Decode engine 108 is also configured to perform a deblocking operation with specific macroblocks within frame 200 prior to performing the rotation operation mentioned above. Generally speaking, decode engine 108 may read a given macroblock from memory 110 or from buffer 118 (or from a different unit outside of memory 110) and then retrieve another macroblock that resides above the given macroblock within the frame (referred to herein as the “above-neighbor” of the given macroblock) into buffers 118. Decode engine 108 may then perform a deblocking operation with those macroblocks in order to modify the given macroblock and the above-neighbor of the given macroblock. Decode engine 108 may then update the original frame within memory 110 to include the deblocked versions of those two macroblocks. Decode engine 108 is also configured to rotate the deblocked versions of the above-neighbor macroblock and then write the rotated, deblocked above-neighbor macroblock to memory 110.

More specifically, in the example shown in FIG. 2, decode engine 108 is configured to copy macroblock 206 from frames 120 included within memory 110 to buffers 118 along path 212. Decode engine 108 may read macroblock 206 from memory 110, perform one or more processing operations with that macroblock, and then store that macroblock 206 in buffers 118 for processing by PPE 114. DMA engine 116 is also configured to copy macroblock 202 (the above-neighbor of macroblock 206) from frames 120 within memory 110 to buffers 118 along path 212. In various other embodiments, DMA engine 116 may retrieve macroblocks 202 and/or 206 from a unit configured to process those macroblocks, such as an upstream decoding unit in a pipeline of units, and DMA engine 116 may not need to read macroblocks 202 and/or 206 from memory 110.

Once macroblocks 202 and 206 are resident in buffers 118, PPE 114 may then read macroblocks 206 and at least a portion of macroblock 202 from buffers 118 in order to perform a deblocking operation. In one embodiment, PPE 114 only reads strip 210 of pixels from macroblock 202 stored within buffer 118 when performing the deblocking operation. PPE 114 performs the deblocking operation with macroblocks 202 and 204 to generate deblocked versions of macroblocks 202 and 206 that reside within buffers 118 across path 214. Those deblocked versions are shown in FIG. 2 as macroblocks 202-D and 206-D. In embodiments where PPE 114 only requires strip 210 of pixels from macroblock 202 to perform the deblocking operation with macroblock 206, PPE 114 may only perform the deblocking operation with macroblock 206 and strip 210 associated with macroblock 202 within buffer 118, thereby generating macroblock 206-D and a deblocked strip 210 of pixels.

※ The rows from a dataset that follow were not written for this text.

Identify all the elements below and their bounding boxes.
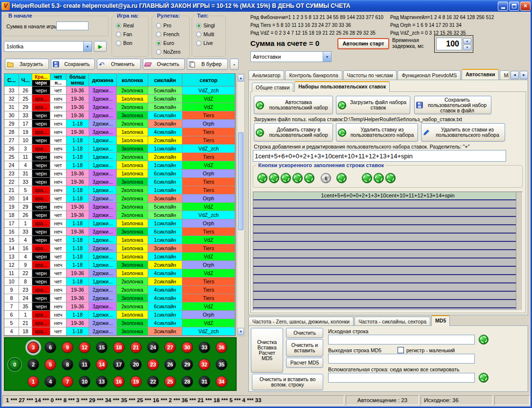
board-number-20[interactable]: 20 xyxy=(130,359,142,370)
radio-bon[interactable]: Bon xyxy=(116,40,133,46)
board-number-26[interactable]: 26 xyxy=(164,359,176,370)
tab-частоты-по-числам[interactable]: Частоты по числам xyxy=(343,70,397,80)
play-button[interactable]: ▶ xyxy=(94,41,107,52)
board-number-28[interactable]: 28 xyxy=(181,376,193,387)
table-row[interactable]: 3129кра...неч19-363дюжи...2колонка5сикла… xyxy=(4,103,235,111)
autobet-user-set-button[interactable]: Автоставка пользовательский набор xyxy=(254,96,333,114)
slot-dropdown[interactable]: 1slotka ▼ xyxy=(4,41,92,52)
radio-multi[interactable]: Multi xyxy=(196,31,214,37)
board-number-21[interactable]: 21 xyxy=(130,342,142,353)
table-row[interactable]: 263кра...неч1-181дюжи...3колонка1сиклайн… xyxy=(4,145,235,153)
table-row[interactable]: 61кра...неч1-181дюжи...1колонка1сиклайнO… xyxy=(4,311,235,319)
quick-chip-5[interactable] xyxy=(304,173,314,183)
tab-автоставки[interactable]: Автоставки xyxy=(462,69,499,80)
table-row[interactable]: 129кра...неч1-181дюжи...3колонка2сиклайн… xyxy=(4,261,235,269)
list-item-empty[interactable] xyxy=(253,250,522,258)
bet-string-input[interactable] xyxy=(253,150,506,162)
table-row[interactable]: 2233черннеч19-363дюжи...3колонка6сиклайн… xyxy=(4,178,235,186)
table-row[interactable]: 1122чернчет19-362дюжи...1колонка4сиклайн… xyxy=(4,269,235,278)
board-number-16[interactable]: 16 xyxy=(113,376,125,387)
board-number-24[interactable]: 24 xyxy=(147,342,159,353)
remove-bet-button[interactable]: Удалить ставку из пользовательского набо… xyxy=(336,123,418,142)
load-bet-set-file-button[interactable]: Загрузить файл набора ставок xyxy=(336,96,410,114)
radio-french[interactable]: French xyxy=(156,31,179,37)
table-row[interactable]: 215кра...неч1-181дюжи...2колонка1сиклайн… xyxy=(4,186,235,194)
table-row[interactable]: 2014кра...чет1-182дюжи...2колонка3сиклай… xyxy=(4,194,235,203)
spin-up-icon[interactable]: ▲ xyxy=(463,38,471,44)
table-row[interactable]: 1633черннеч19-363дюжи...3колонка6сиклайн… xyxy=(4,228,235,236)
md5-clear-button[interactable]: Очистить xyxy=(286,328,323,338)
board-number-7[interactable]: 7 xyxy=(62,376,73,387)
board-number-29[interactable]: 29 xyxy=(181,359,193,370)
remove-all-bets-button[interactable]: Удалить все ставки из пользовательского … xyxy=(421,123,505,142)
radio-singl[interactable]: Singl xyxy=(196,22,215,28)
tab-функционал-psevdoms[interactable]: Функционал PsevdoMS xyxy=(398,70,461,80)
quick-chip-6-dollar[interactable]: $ xyxy=(321,173,331,183)
board-number-23[interactable]: 23 xyxy=(147,359,159,370)
table-row[interactable]: 2511черннеч1-181дюжи...2колонка2сиклайнT… xyxy=(4,153,235,161)
list-item-empty[interactable] xyxy=(253,242,522,250)
list-item-empty[interactable] xyxy=(253,275,522,283)
table-row[interactable]: 244чернчет1-181дюжи...1колонка1сиклайнVd… xyxy=(4,161,235,170)
board-number-36[interactable]: 36 xyxy=(216,342,227,353)
list-item-empty[interactable] xyxy=(253,225,522,234)
quick-chip-2[interactable] xyxy=(269,173,279,183)
board-number-10[interactable]: 10 xyxy=(79,376,90,387)
tab-анализатор[interactable]: Анализатор xyxy=(248,70,284,80)
quick-chip-4[interactable] xyxy=(292,173,303,183)
table-row[interactable]: 1826чернчет19-363дюжи...2колонка5сиклайн… xyxy=(4,211,235,219)
board-number-6[interactable]: 6 xyxy=(44,342,56,353)
table-row[interactable]: 1929черннеч19-363дюжи...2колонка5сиклайн… xyxy=(4,203,235,211)
save-bet-set-file-button[interactable]: Сохранить пользовательский набор ставок … xyxy=(414,96,491,114)
spin-down-icon[interactable]: ▼ xyxy=(463,44,471,50)
minus-button[interactable]: - xyxy=(230,59,239,70)
board-number-33[interactable]: 33 xyxy=(199,342,210,353)
autobets-dropdown[interactable]: Автоставки ▼ xyxy=(250,51,332,62)
radio-pro[interactable]: Pro xyxy=(156,22,171,28)
md5-clear-paste-calc-button[interactable]: Очистка Вставка Расчет MD5 xyxy=(251,328,283,373)
tab-общие-ставки[interactable]: Общие ставки xyxy=(252,83,293,92)
table-scrollbar[interactable]: ▲ ▼ xyxy=(237,73,245,336)
md5-calc-button[interactable]: Расчет MD5 xyxy=(286,358,323,368)
board-number-22[interactable]: 22 xyxy=(147,376,159,387)
table-row[interactable]: 134чернчет1-181дюжи...1колонка1сиклайнVd… xyxy=(4,253,235,261)
list-item[interactable]: 1cent+5+6+0+0+2+1+3+10cent+10+11+12+13+1… xyxy=(253,192,522,200)
md5-helper-chip-button[interactable] xyxy=(479,373,488,383)
tab-наборы-пользовательских-ставок[interactable]: Наборы пользовательских ставок xyxy=(294,81,390,92)
table-row[interactable]: 2331черннеч19-363дюжи...1колонка6сиклайн… xyxy=(4,170,235,178)
list-item-empty[interactable] xyxy=(253,267,522,275)
register-checkbox[interactable] xyxy=(398,347,404,353)
table-row[interactable]: 2917черннеч1-182дюжи...2колонка3сиклайнO… xyxy=(4,120,235,128)
radio-real[interactable]: Real xyxy=(116,22,134,28)
quick-chip-9[interactable] xyxy=(374,173,384,183)
board-number-31[interactable]: 31 xyxy=(199,376,210,387)
list-item-empty[interactable] xyxy=(253,258,522,267)
md5-clear-paste-button[interactable]: Очистить и вставить xyxy=(286,339,323,357)
list-item-empty[interactable] xyxy=(253,300,522,308)
md5-clear-paste-helper-button[interactable]: Очистить и вставить во вспом. строку xyxy=(252,374,323,390)
list-item-empty[interactable] xyxy=(253,283,522,292)
radio-nozero[interactable]: NoZero xyxy=(156,49,180,55)
tabs-scroll-left-icon[interactable]: ◄ xyxy=(510,71,519,79)
tab-контроль-банкролла[interactable]: Контроль банкролла xyxy=(285,70,342,80)
board-number-35[interactable]: 35 xyxy=(216,359,227,370)
list-item-empty[interactable] xyxy=(253,292,522,300)
board-number-12[interactable]: 12 xyxy=(79,342,90,353)
table-row[interactable]: 171кра...неч1-181дюжи...1колонка1сиклайн… xyxy=(4,219,235,228)
board-number-14[interactable]: 14 xyxy=(96,359,108,370)
md5-source-chip-button[interactable] xyxy=(479,335,488,344)
tab-md5[interactable]: MD5 xyxy=(500,70,509,80)
board-number-25[interactable]: 25 xyxy=(164,376,176,387)
quick-chip-7[interactable] xyxy=(336,173,347,183)
scrollbar-thumb[interactable] xyxy=(238,132,244,230)
radio-euro[interactable]: Euro xyxy=(156,40,174,46)
board-number-19[interactable]: 19 xyxy=(130,376,142,387)
table-row[interactable]: 3033черннеч19-363дюжи...3колонка6сиклайн… xyxy=(4,111,235,120)
md5-output-input[interactable] xyxy=(328,354,475,364)
delay-value[interactable]: 100 xyxy=(436,38,462,50)
table-row[interactable]: 108чернчет1-181дюжи...2колонка2сиклайнTi… xyxy=(4,278,235,286)
minimize-button[interactable] xyxy=(498,1,508,11)
table-row[interactable]: 521кра...неч19-362дюжи...3колонка4сиклай… xyxy=(4,319,235,327)
board-number-1[interactable]: 1 xyxy=(27,376,39,387)
list-item-empty[interactable] xyxy=(253,209,522,217)
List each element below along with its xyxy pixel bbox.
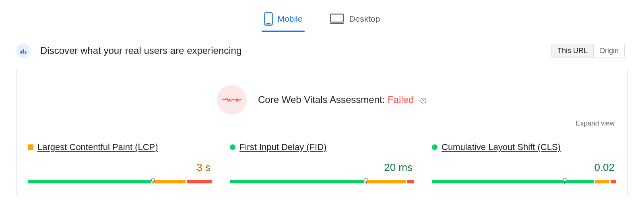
expand-row: Expand view — [28, 118, 616, 127]
assessment-text: Core Web Vitals Assessment: Failed — [258, 94, 427, 105]
seg-red — [407, 180, 414, 183]
metric-lcp-name[interactable]: Largest Contentful Paint (LCP) — [37, 142, 158, 152]
toggle-this-url[interactable]: This URL — [552, 44, 593, 58]
toggle-origin[interactable]: Origin — [593, 44, 624, 58]
expand-view-link[interactable]: Expand view — [576, 119, 615, 127]
header-row: Discover what your real users are experi… — [0, 32, 644, 63]
metric-lcp: Largest Contentful Paint (LCP) 3 s — [28, 142, 212, 183]
pulse-icon — [217, 85, 247, 115]
status-dot-icon — [230, 144, 235, 150]
marker-icon — [562, 178, 567, 184]
status-dot-icon — [432, 144, 438, 150]
metric-fid: First Input Delay (FID) 20 ms — [230, 142, 414, 183]
scope-toggle: This URL Origin — [551, 44, 625, 58]
metric-fid-name[interactable]: First Input Delay (FID) — [239, 142, 326, 152]
header-left: Discover what your real users are experi… — [16, 43, 242, 58]
metric-fid-value: 20 ms — [230, 161, 414, 174]
metric-fid-bar — [230, 175, 414, 183]
marker-icon — [364, 178, 369, 184]
seg-orange — [365, 180, 405, 183]
metric-cls-name[interactable]: Cumulative Layout Shift (CLS) — [442, 142, 561, 152]
svg-point-10 — [423, 101, 424, 102]
seg-green — [432, 180, 594, 183]
svg-rect-4 — [21, 51, 22, 53]
metric-lcp-bar — [28, 175, 212, 183]
help-icon[interactable] — [420, 97, 427, 104]
metrics-row: Largest Contentful Paint (LCP) 3 s First… — [28, 142, 616, 183]
status-square-icon — [28, 144, 33, 150]
svg-point-15 — [563, 178, 566, 181]
section-title: Discover what your real users are experi… — [40, 45, 242, 56]
mobile-icon — [264, 12, 273, 26]
users-badge-icon — [16, 43, 31, 58]
assessment-row: Core Web Vitals Assessment: Failed — [28, 78, 616, 118]
metric-lcp-value: 3 s — [28, 161, 212, 174]
tab-desktop-label: Desktop — [349, 14, 380, 24]
tab-mobile-label: Mobile — [278, 14, 303, 24]
svg-point-11 — [151, 178, 155, 181]
seg-green — [230, 180, 364, 183]
tab-mobile[interactable]: Mobile — [262, 8, 304, 32]
seg-orange — [153, 180, 185, 183]
metric-cls-bar — [432, 175, 616, 183]
assessment-status: Failed — [388, 94, 414, 105]
vitals-card: Core Web Vitals Assessment: Failed Expan… — [16, 67, 628, 198]
assessment-label: Core Web Vitals Assessment: — [258, 94, 385, 105]
desktop-icon — [330, 13, 344, 25]
seg-red — [611, 180, 616, 183]
metric-cls: Cumulative Layout Shift (CLS) 0.02 — [432, 142, 616, 183]
svg-marker-7 — [235, 98, 239, 101]
svg-rect-6 — [25, 51, 27, 53]
marker-icon — [151, 178, 155, 184]
metric-cls-value: 0.02 — [432, 161, 616, 174]
seg-green — [28, 180, 151, 183]
svg-rect-5 — [23, 49, 24, 53]
svg-point-13 — [365, 178, 368, 181]
tab-desktop[interactable]: Desktop — [328, 8, 382, 32]
device-tabs: Mobile Desktop — [0, 0, 644, 32]
seg-red — [187, 180, 212, 183]
svg-rect-2 — [330, 14, 343, 22]
seg-orange — [595, 180, 609, 183]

Once the deblocking operation is complete, PPE 114 is configured to issue a first write command to DMA engine 116 that causes DMA engine 116 to update frames 120 across path 216 to reflect the deblocked versions of macroblocks and/or the deblocked portions of macroblocks stored within buffer 118. The first write command could be, e.g., a decode surface write command. PPE 114 is also configured to issue a second write command to DMA engine 116 that causes DMA engine 116 to rotate macroblock 206-D stored within buffer 118 and to write the rotated macroblock 206-D to rotated frames 122 across path 218. The second write command could be, e.g., a display surface write command. DMA engine 116 may also issue the display surface write command itself and perform the rotation operation without PPE 114 issuing a write command. In one embodiment, DMA engine 116 implements the rotation operation by transforming the address space to which macroblock 206-D is to be written to reflect a rotated version of macroblock 206-D. In this embodiment, DMA engine 116 need not explicitly rotate macroblock 206-D, DMA engine 116 simply writes macroblock 206-D according to a rotated sequence of addresses.

Decode engine 108 may implement the technique described above for each macroblock and corresponding above-neighbor macroblock within frame 200. Decode engine 108 may also implement the techniques described above for certain rows of macroblocks within frame 200 and corresponding above-neighbor rows. In such cases, decode engine 108 may buffer the entire row and above-neighbor row within buffers 118. When deblocking the bottom row of frame 200 with the above-neighbors of the macroblocks within that bottom row, decode engine 108 may also rotate the macroblocks within that bottom row. Additionally, decode engine 108 may employ the technique described above relative to entire frames of video data.

Persons skilled in the art will recognize that the technique described by way of example in conjunction with FIG. 2 may be applied to frames of video having any number of macroblocks. Further, persons skilled in the art will also recognize that the deblocking operation described above may correspond to any technically feasible deblocking operation or post-processing operation, and may thus involve any number of different macroblocks or any sized portion of frames of video data. In addition, persons skilled in the art will understand that frames 120, representing non-rotated, deblocked frames, may be used for other operations that require multiple, sequential non-rotated frames, such as, e.g., compression or decompression operations.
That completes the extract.